*** Opening Excerpted records ***

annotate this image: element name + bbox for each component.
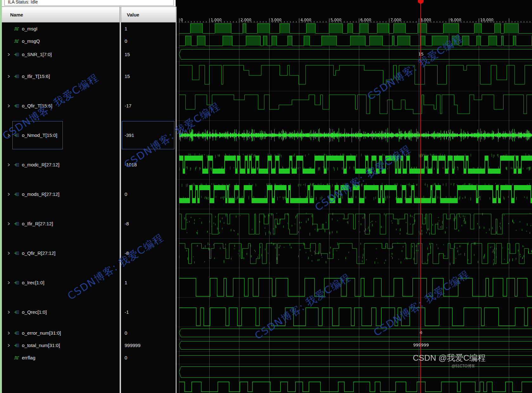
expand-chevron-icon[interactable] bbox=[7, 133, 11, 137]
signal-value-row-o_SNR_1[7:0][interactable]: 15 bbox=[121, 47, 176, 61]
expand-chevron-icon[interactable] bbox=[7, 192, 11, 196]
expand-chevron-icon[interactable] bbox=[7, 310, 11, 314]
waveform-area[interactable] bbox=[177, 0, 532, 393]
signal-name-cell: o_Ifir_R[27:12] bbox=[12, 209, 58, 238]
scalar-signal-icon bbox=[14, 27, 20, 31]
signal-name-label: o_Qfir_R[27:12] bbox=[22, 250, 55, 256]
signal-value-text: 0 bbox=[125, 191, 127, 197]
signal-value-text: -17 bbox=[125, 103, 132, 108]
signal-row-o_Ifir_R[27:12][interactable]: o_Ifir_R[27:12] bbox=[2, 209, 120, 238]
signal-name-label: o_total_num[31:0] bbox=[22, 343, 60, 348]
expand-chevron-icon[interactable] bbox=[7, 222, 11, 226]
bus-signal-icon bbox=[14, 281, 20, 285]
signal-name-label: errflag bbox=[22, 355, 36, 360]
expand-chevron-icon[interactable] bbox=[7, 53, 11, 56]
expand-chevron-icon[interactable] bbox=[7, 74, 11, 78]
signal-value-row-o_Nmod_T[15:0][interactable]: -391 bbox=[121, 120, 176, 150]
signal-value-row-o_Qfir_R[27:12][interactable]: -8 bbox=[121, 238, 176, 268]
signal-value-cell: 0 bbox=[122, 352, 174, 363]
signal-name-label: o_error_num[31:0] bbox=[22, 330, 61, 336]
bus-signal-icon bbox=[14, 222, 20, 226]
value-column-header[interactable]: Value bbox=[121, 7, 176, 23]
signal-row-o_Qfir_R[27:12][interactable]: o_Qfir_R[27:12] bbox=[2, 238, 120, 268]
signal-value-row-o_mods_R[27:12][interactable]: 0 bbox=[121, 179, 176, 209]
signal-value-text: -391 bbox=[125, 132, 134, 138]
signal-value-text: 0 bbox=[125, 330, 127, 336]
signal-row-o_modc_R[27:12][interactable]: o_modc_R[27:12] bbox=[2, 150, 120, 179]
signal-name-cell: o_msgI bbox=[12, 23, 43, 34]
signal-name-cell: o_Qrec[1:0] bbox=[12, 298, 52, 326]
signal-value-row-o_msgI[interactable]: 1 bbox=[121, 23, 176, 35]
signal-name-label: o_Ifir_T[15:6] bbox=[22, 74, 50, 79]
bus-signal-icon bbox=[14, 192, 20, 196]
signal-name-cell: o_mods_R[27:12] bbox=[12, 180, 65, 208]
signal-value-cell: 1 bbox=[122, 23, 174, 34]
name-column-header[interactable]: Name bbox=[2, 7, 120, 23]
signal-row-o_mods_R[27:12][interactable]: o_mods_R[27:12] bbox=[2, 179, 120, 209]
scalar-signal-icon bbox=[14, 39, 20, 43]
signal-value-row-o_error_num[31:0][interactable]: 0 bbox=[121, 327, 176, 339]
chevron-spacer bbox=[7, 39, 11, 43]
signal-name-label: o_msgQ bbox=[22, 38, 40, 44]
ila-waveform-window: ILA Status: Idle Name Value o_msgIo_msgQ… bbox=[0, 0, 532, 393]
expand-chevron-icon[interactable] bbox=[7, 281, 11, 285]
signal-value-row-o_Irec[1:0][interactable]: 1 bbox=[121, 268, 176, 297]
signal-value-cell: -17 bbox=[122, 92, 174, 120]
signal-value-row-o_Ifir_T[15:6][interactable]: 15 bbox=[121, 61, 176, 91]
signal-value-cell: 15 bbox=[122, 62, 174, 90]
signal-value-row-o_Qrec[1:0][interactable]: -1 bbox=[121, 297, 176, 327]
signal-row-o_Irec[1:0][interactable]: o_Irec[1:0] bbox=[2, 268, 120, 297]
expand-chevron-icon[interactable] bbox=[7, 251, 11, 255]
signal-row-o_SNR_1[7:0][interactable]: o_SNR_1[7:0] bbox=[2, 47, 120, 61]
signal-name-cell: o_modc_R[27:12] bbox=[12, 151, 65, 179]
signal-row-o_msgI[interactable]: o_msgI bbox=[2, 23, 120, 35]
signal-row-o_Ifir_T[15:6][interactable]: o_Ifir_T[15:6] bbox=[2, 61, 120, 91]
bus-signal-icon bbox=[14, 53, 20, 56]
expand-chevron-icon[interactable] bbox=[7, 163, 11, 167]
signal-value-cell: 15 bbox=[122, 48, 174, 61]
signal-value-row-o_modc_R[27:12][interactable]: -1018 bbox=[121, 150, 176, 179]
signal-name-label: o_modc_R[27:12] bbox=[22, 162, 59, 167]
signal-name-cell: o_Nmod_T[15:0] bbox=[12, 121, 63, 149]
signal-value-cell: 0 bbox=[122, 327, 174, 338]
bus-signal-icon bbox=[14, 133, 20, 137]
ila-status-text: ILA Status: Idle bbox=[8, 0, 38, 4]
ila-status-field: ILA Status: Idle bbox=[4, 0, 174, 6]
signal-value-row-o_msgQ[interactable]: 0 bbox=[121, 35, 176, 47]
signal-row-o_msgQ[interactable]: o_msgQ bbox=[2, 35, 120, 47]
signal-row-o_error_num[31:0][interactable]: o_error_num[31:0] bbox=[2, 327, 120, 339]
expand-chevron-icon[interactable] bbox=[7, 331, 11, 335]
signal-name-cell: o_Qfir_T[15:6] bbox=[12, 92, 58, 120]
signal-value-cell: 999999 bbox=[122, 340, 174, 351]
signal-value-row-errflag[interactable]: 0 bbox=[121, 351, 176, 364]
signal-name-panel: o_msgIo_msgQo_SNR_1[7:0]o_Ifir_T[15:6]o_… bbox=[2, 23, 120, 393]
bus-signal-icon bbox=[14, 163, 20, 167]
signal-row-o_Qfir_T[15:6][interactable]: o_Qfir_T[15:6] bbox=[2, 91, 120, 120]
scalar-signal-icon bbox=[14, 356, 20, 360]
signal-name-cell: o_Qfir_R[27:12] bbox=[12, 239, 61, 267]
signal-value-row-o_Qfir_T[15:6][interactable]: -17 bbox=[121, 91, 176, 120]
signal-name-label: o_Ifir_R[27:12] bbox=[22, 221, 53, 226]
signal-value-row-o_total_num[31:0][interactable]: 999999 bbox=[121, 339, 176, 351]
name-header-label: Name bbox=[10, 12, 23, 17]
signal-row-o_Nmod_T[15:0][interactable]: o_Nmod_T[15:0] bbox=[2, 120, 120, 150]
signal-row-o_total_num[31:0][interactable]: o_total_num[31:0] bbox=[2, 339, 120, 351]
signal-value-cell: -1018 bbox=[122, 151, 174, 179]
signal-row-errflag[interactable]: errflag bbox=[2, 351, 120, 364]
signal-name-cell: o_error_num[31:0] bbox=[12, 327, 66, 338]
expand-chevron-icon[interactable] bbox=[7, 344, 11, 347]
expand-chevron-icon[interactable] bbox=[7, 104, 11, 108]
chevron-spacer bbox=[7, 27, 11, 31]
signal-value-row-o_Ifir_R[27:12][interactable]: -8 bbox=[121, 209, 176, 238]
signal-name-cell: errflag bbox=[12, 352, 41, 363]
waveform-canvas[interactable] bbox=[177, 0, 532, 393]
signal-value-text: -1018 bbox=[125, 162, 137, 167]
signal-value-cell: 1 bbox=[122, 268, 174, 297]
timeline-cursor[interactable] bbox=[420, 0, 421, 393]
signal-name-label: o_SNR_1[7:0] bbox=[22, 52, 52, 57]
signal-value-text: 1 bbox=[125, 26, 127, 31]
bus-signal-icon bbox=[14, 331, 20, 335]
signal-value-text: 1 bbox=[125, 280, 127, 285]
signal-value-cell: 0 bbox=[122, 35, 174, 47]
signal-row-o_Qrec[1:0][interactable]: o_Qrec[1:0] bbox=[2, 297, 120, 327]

*** Closing Excerpted records ***
*** Opening Excerpted records ***

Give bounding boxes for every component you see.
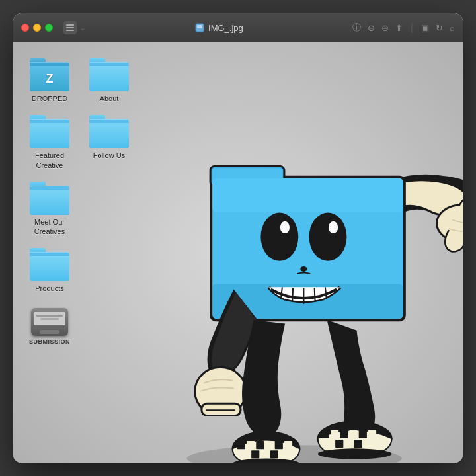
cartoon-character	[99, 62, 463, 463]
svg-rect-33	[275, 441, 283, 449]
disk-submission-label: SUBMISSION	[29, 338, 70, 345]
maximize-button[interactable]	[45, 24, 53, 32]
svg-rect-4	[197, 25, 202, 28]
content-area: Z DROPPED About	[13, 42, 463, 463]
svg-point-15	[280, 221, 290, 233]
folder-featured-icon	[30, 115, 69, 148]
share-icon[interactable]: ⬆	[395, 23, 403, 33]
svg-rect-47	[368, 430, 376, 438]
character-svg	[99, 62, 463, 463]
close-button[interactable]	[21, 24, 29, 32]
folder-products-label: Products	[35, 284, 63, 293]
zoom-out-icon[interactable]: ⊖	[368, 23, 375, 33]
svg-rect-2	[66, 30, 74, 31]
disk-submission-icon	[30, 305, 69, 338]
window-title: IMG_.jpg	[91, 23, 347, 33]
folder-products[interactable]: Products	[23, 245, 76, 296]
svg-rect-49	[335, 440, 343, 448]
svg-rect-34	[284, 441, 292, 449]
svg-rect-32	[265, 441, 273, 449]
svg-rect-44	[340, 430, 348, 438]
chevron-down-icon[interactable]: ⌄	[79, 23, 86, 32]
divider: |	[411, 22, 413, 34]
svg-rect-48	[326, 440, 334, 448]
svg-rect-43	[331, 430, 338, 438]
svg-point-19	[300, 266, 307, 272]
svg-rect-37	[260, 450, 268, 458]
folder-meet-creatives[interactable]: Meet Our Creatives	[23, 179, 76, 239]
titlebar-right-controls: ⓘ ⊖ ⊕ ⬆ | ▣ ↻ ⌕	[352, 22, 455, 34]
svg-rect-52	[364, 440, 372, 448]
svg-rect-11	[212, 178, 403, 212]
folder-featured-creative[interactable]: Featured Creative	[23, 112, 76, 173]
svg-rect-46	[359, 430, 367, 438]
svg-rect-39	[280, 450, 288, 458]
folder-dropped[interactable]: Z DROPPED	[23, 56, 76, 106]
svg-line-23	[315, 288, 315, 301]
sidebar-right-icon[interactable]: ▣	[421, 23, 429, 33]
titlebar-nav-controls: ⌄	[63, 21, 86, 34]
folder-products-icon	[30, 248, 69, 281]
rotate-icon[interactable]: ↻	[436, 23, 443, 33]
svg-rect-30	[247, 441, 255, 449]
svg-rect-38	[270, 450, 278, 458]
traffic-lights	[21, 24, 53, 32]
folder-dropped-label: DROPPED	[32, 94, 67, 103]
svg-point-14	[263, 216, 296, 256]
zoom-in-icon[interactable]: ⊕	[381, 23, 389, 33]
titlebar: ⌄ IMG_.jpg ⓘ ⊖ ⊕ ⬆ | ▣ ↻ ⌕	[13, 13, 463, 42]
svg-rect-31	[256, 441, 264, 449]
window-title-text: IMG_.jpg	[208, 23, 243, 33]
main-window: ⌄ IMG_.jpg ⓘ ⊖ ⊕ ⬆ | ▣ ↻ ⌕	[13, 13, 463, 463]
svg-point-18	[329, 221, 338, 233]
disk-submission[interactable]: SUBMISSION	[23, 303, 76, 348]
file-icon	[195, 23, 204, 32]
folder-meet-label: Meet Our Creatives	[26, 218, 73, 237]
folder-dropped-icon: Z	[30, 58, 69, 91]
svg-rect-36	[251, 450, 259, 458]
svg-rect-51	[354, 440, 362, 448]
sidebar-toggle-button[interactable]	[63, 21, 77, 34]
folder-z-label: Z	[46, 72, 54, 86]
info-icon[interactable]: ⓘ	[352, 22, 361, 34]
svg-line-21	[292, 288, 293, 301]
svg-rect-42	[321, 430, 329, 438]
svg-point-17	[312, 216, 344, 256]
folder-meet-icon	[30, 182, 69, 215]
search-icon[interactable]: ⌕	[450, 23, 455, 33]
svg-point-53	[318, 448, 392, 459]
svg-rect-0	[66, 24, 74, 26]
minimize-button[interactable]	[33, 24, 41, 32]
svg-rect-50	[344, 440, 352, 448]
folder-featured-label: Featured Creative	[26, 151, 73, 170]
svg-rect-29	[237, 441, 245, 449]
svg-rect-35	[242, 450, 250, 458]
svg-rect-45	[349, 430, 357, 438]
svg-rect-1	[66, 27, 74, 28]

*** Closing Excerpted records ***

Work order: Which lines of the data contain the word "point"? Copy each one.

Exercise result:
svg-point-15	[280, 221, 290, 233]
svg-point-19	[300, 266, 307, 272]
svg-point-14	[263, 216, 296, 256]
svg-point-18	[329, 221, 338, 233]
svg-point-17	[312, 216, 344, 256]
svg-point-53	[318, 448, 392, 459]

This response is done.